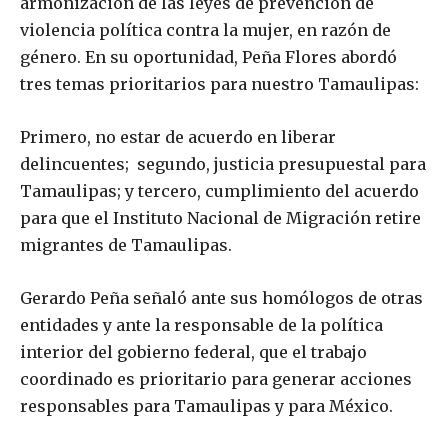
armonización de las leyes de prevención de
violencia política contra la mujer, en razón de
género. En su oportunidad, Peña Flores abordó
tres temas prioritarios para nuestro Tamaulipas:
Primero, no estar de acuerdo en liberar
delincuentes; segundo, justicia presupuestal para
Tamaulipas; y tercero, cumplimiento del acuerdo
para que el Instituto Nacional de Migración retire
migrantes de Tamaulipas.
Gerardo Peña señaló ante sus homólogos de otras
entidades y ante la responsable de la política
interior del gobierno federal, que el trabajo
coordinado es prioritario para generar acciones
responsables para Tamaulipas y para México.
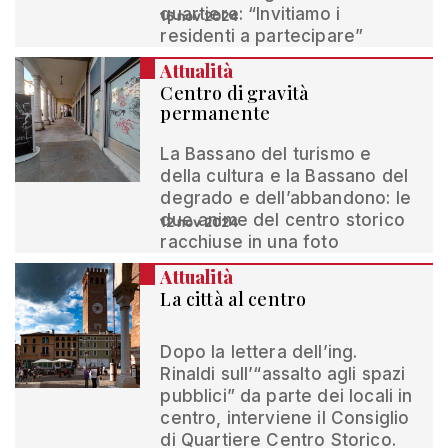
quartiere: “Invitiamo i
16 nov 2024
residenti a partecipare”
Attualità
Centro di gravità
permanente
La Bassano del turismo e
della cultura e la Bassano del
degrado e dell’abbandono: le
due anime del centro storico
12 nov 2024
racchiuse in una foto
Attualità
La città al centro
Dopo la lettera dell’ing.
Rinaldi sull’“assalto agli spazi
pubblici” da parte dei locali in
centro, interviene il Consiglio
di Quartiere Centro Storico.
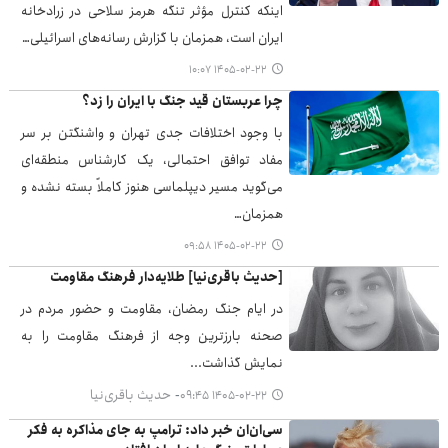
اینکه کنترل مؤثر تنگه هرمز سلاحی در زرادخانه
ایران است، همزمان با گزارش رسانه‌های اسرائیلی…
۱۴۰۵-۰۲-۲۲ ۱۰:۰۷
چرا عربستان قید جنگ با ایران را زد؟
با وجود اختلافات جدی تهران و واشنگتن بر سر
مفاد توافق احتمالی، یک کارشناس منطقه‌ای
می‌گوید مسیر دیپلماسی هنوز کاملاً بسته نشده و
همزمان…
۱۴۰۵-۰۲-۲۲ ۰۹:۵۸
[حدیث باقری‌نیا] طلایه‌دار فرهنگ مقاومت
در ایام جنگ رمضان، مقاومت و حضور مردم در
صحنه بارزترین وجه از فرهنگ مقاومت را به
نمایش گذاشت...
حدیث باقری‌نیا
۱۴۰۵-۰۲-۲۲ ۰۹:۴۵
سی‌ان‌ان خبر داد: ترامپ به جای مذاکره به فکر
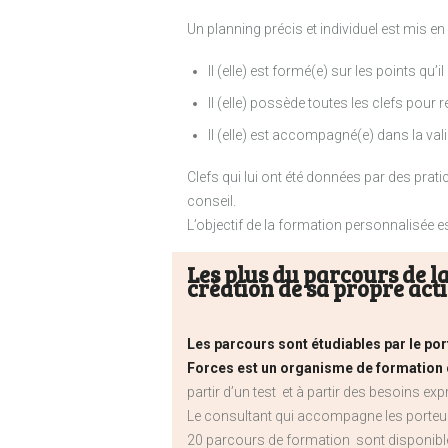
Un planning précis et individuel est mis en 
Il (elle) est formé(e) sur les points qu
Il (elle) possède toutes les clefs pour
Il (elle) est accompagné(e) dans la va
Clefs qui lui ont été données par des prati
conseil.
L’objectif de la formation personnalisée es
Les plus du parcours de l
création de sa propre act
Les parcours sont étudiables par le por
Forces est un organisme de formation 
partir d’un test et à partir des besoins exp
Le consultant qui accompagne les porteurs
20 parcours de formation sont disponib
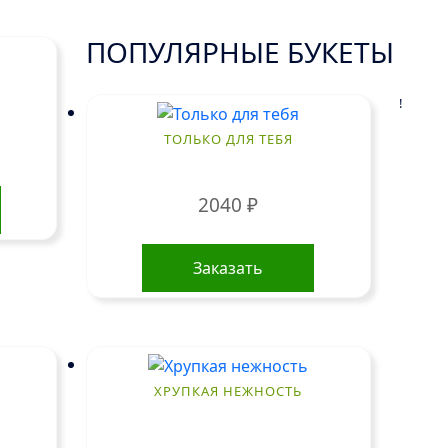
ПОПУЛЯРНЫЕ БУКЕТЫ
!
ТОЛЬКО ДЛЯ ТЕБЯ
2040
₽
Заказать
ХРУПКАЯ НЕЖНОСТЬ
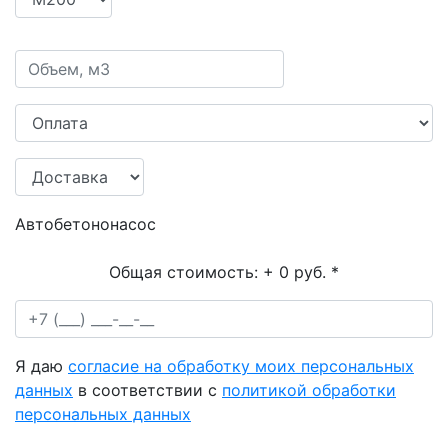
Автобетононасос
Общая стоимость:
+ 0 руб.
*
Я даю
согласие на обработку моих персональных
данных
в соответствии с
политикой обработки
персональных данных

- [Prompt]:
Please reproduce each line of the listing above exactly, skipping pictures.

- [Response box]:
armonización de las leyes de prevención de
violencia política contra la mujer, en razón de
género. En su oportunidad, Peña Flores abordó
tres temas prioritarios para nuestro Tamaulipas:
Primero, no estar de acuerdo en liberar
delincuentes; segundo, justicia presupuestal para
Tamaulipas; y tercero, cumplimiento del acuerdo
para que el Instituto Nacional de Migración retire
migrantes de Tamaulipas.
Gerardo Peña señaló ante sus homólogos de otras
entidades y ante la responsable de la política
interior del gobierno federal, que el trabajo
coordinado es prioritario para generar acciones
responsables para Tamaulipas y para México.
quartiere: “Invitiamo i
16 nov 2024
residenti a partecipare”
Attualità
Centro di gravità
permanente
La Bassano del turismo e
della cultura e la Bassano del
degrado e dell’abbandono: le
due anime del centro storico
12 nov 2024
racchiuse in una foto
Attualità
La città al centro
Dopo la lettera dell’ing.
Rinaldi sull’“assalto agli spazi
pubblici” da parte dei locali in
centro, interviene il Consiglio
di Quartiere Centro Storico.
اینکه کنترل مؤثر تنگه هرمز سلاحی در زرادخانه
ایران است، همزمان با گزارش رسانه‌های اسرائیلی…
۱۴۰۵-۰۲-۲۲ ۱۰:۰۷
چرا عربستان قید جنگ با ایران را زد؟
با وجود اختلافات جدی تهران و واشنگتن بر سر
مفاد توافق احتمالی، یک کارشناس منطقه‌ای
می‌گوید مسیر دیپلماسی هنوز کاملاً بسته نشده و
همزمان…
۱۴۰۵-۰۲-۲۲ ۰۹:۵۸
[حدیث باقری‌نیا] طلایه‌دار فرهنگ مقاومت
در ایام جنگ رمضان، مقاومت و حضور مردم در
صحنه بارزترین وجه از فرهنگ مقاومت را به
نمایش گذاشت...
حدیث باقری‌نیا
۱۴۰۵-۰۲-۲۲ ۰۹:۴۵
سی‌ان‌ان خبر داد: ترامپ به جای مذاکره به فکر
Un planning précis et individuel est mis en 
Il (elle) est formé(e) sur les points qu
Il (elle) possède toutes les clefs pour
Il (elle) est accompagné(e) dans la va
Clefs qui lui ont été données par des prati
conseil.
L’objectif de la formation personnalisée es
Les plus du parcours de l
création de sa propre act
Les parcours sont étudiables par le por
Forces est un organisme de formation 
partir d’un test et à partir des besoins exp
Le consultant qui accompagne les porteurs
20 parcours de formation sont disponib
ПОПУЛЯРНЫЕ БУКЕТЫ
!
ТОЛЬКО ДЛЯ ТЕБЯ
2040
₽
Заказать
ХРУПКАЯ НЕЖНОСТЬ
Автобетононасос
Общая стоимость:
+ 0 руб.
*
Я даю
согласие на обработку моих персональных
данных
в соответствии с
политикой обработки
персональных данных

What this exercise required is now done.